Dr. Plakun is a leader in psychiatry and psychoanalysis. He serves as Medical Director/CEO of the Austen Riggs Center, a renowned psychiatric hospital and residential treatment center in Stockbridge, MA. Dr. Plakun was plaintiffs’ expert on adult mental disorders in Wit v. United Behavioral Health/Optum. The landmark verdict in this federal class action against the nation's largest behavioral health insurer established pursuit of recovery rather than mere crisis stabilization as the generally accepted goal of treatment for mental disorders. He currently serves on the APA Board of Trustees as the Area 1 Trustee, representing New England and Eastern Canada, and is a former member of the APA Assembly. As the founder and former leader of the APA Psychotherapy Caucus (a 700-member “big tent” organization inclusive of all schools of therapy), and as chair of the former Committee on Psychotherapy by Psychiatrists, he stands for the importance of patient access to psychotherapy and psychosocial treatment and of psychotherapy as part of the identity and skill set of psychiatrists.
A MESSAGE FROM DR. PLAKUN
Like many of us as individuals and in our work roles, the APA is at a time of self-reflection in addressing structural racism. I look forward to working within the APA to tackle this enormous problem and move toward a course correction in 2 domains:
Identifying and addressing structural racism in the APA.
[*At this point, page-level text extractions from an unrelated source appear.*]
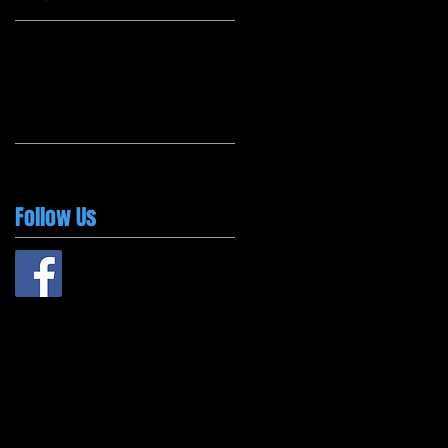
Follow Us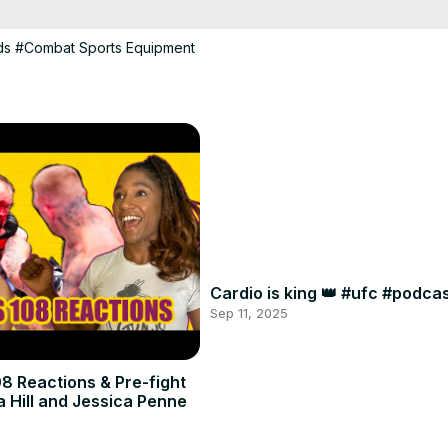
ds
#Combat Sports Equipment
Cardio is king 👑 #ufc #podc
Sep 11, 2025
8 Reactions & Pre-fight
a Hill and Jessica Penne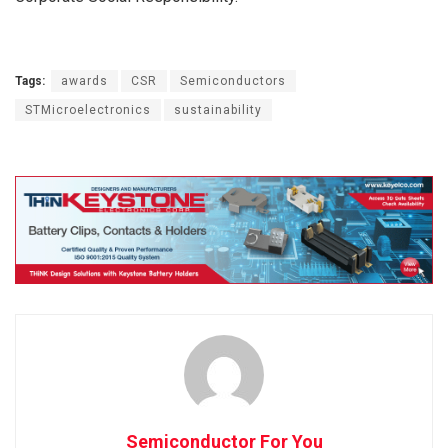
Tags:
awards
CSR
Semiconductors
STMicroelectronics
sustainability
Semiconductor For You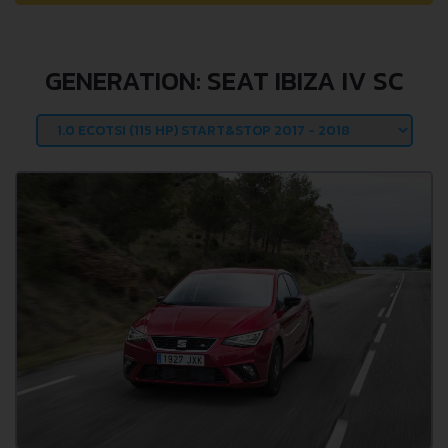
GENERATION: SEAT IBIZA IV SC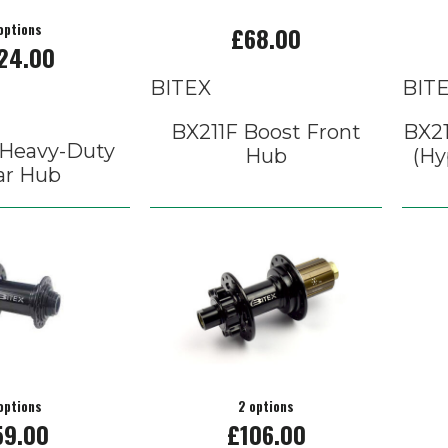
options
£68.00
24.00
BITEX
BIT
BX211F Boost Front
BX21
Heavy-Duty
Hub
(Hy
ar Hub
options
2 options
59.00
£106.00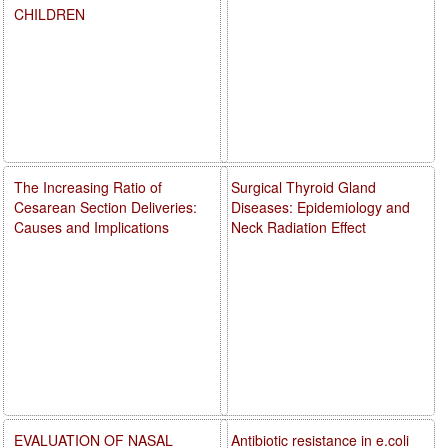
CHILDREN
The Increasing Ratio of
Surgical Thyroid Gland
Cesarean Section Deliveries:
Diseases: Epidemiology and
Causes and Implications
Neck Radiation Effect
EVALUATION OF NASAL
Antibiotic resistance in e.coli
Addressing health disparities by increasing our focus on access to care and on the full implementation of the mental health parity law.
Accomplishing the first requires opening ourselves up to sometimes uncomfortable conversations and learning about the unpalatable but real history of racism in the APA. I support the APA issuing a formal apology for this part of our history as one step in a larger process of moving forward as an organization.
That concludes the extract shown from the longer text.